Set each entry down exactly as written.

[Opening SUPPLIED RECORDS section]

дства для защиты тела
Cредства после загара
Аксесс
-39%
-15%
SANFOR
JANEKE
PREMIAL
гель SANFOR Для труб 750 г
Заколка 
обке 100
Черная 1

[Closing SUPPLIED RECORDS section]

> ANSWER FOR THIS EXERCISE
дства для защиты тела
Cредства после загара
Аксесс
-39%
-15%
SANFOR
JANEKE
PREMIAL
гель SANFOR Для труб 750 г
Заколка 
обке 100
Черная 1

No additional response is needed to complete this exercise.